Değerli milletvekilleri, beş yıl önce Şırnak Uludere'de Irak sınırında yapılan hava harekâtı sonucu 34 vatandaşımızın hayatını kaybetmesi ülke olarak hepimizi derinden yaralamış, o dönemde olayın sebeplerinin açığa çıkarılması ve sorumluların bulunması yönünde tüm siyasi partilerin görüşleri olmuş, Hükûmetimiz hayatını kaybeden vatandaşlarımızın akrabalarıyla yakından ilgilenmiş, mağduriyetlerinin giderilmesi ve yakınlarına tazminatlar ödenmesi noktasında da hassas davranılmıştır.

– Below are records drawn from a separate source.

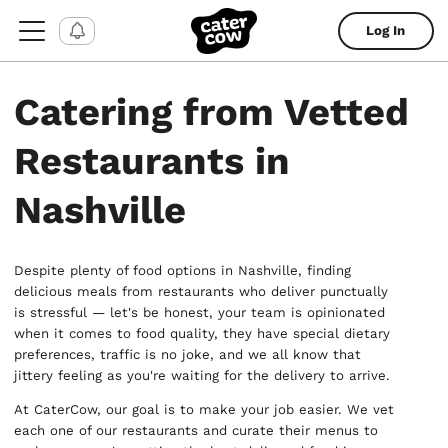
Log In
Catering from Vetted
Restaurants in
Nashville
Despite plenty of food options in Nashville, finding
delicious meals from restaurants who deliver punctually
is stressful — let's be honest, your team is opinionated
when it comes to food quality, they have special dietary
preferences, traffic is no joke, and we all know that
jittery feeling as you're waiting for the delivery to arrive.
At CaterCow, our goal is to make your job easier. We vet
each one of our restaurants and curate their menus to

Olayla ilgili olarak başlatılan soruşturmalar olmuş, Meclis İnsan Hakları Komisyonu araştırma yapmış, yargı bazı sonuçlara varmıştır. Bunların ayrıntılarına girmeden önce, şunu, öncelikle soruşturmanın, yargı makamlarının yapmış olduğu soruşturmaların hangi aşamalarda, nerede kaldığını sizlere aktarmak istiyorum.
Olayın aydınlatılmasına yönelik olarak Genelkurmay Başkanlığı olay hakkında soruşturma başlatmış, İçişleri Bakanlığı müfettişler görevlendirmiş, idari yönden inceleme başlamış ve hazırladıkları raporu aynı zamanda Türkiye Büyük Millet Meclisi İnsan Hakları Komisyonu alt komisyonuna da göndermişlerdir.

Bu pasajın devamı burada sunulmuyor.